Occasionally we see it….data that deliver metrics on behavior. A recent article in the Wall St. Journal “At Work: An Executive’s Misdeeds Often Prove to Be Costly” cited a Mississippi State University , Drexel University study that suggests bad behavior by top executives can cost an average of $110 million or 1.6% of shareholder valve. More than double that amount if that executive is the CEO.
Surprising? It shouldn’t be. What is surprising is that boards often keep that executive on at the organization even though additional studies show it hurts company performance and company value.

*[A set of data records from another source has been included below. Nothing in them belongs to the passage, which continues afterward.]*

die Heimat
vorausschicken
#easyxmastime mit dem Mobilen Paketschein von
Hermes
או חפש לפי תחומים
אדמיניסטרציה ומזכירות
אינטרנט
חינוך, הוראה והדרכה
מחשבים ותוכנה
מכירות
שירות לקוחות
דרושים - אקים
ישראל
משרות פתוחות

Who are the culprits? Often they are male and older and nearly half of the instances cited in the study were reports of sexual indiscretions. Locally, Best Buy Co Inc. founder and Chairman Richard Schulze had to step down in 2012 after being accused of covering up an affair between former Chief Executive Officer Brian Dunn and a colleague. Dunn resigned. (The stock hit the $20 range after Dunn’s departure and today trades in the $33 range.)

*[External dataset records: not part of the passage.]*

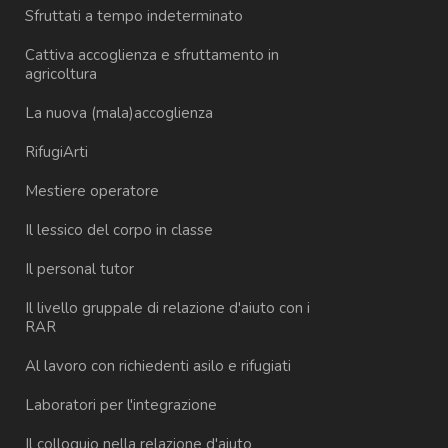
Sfruttati a tempo indeterminato
Cattiva accoglienza e sfruttamento in
agricoltura
La nuova (mala)accoglienza
RifugiArti
Mestiere operatore
Il lessico del corpo in classe
Il personal tutor
Il livello gruppale di relazione d'aiuto con i
RAR
Al lavoro con richiedenti asilo e rifugiati
Laboratori per l'integrazione
Il colloquio nella relazione d'aiuto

Previous posts here have detailed just how substantially these problems can hurt smaller companies, especially those without a response plan. According to the Association of Small Business Development Centers, more than one in four businesses will have a significant crisis. The Hartford Insurance company says 43% of those who have a crisis and no crisis plan never reopen. And the Hartford study says of those that do re-open; only 29% are still operating two years later.
In the digital age there are few secrets, very little privacy and lots of good reasons to hire and retain the right people.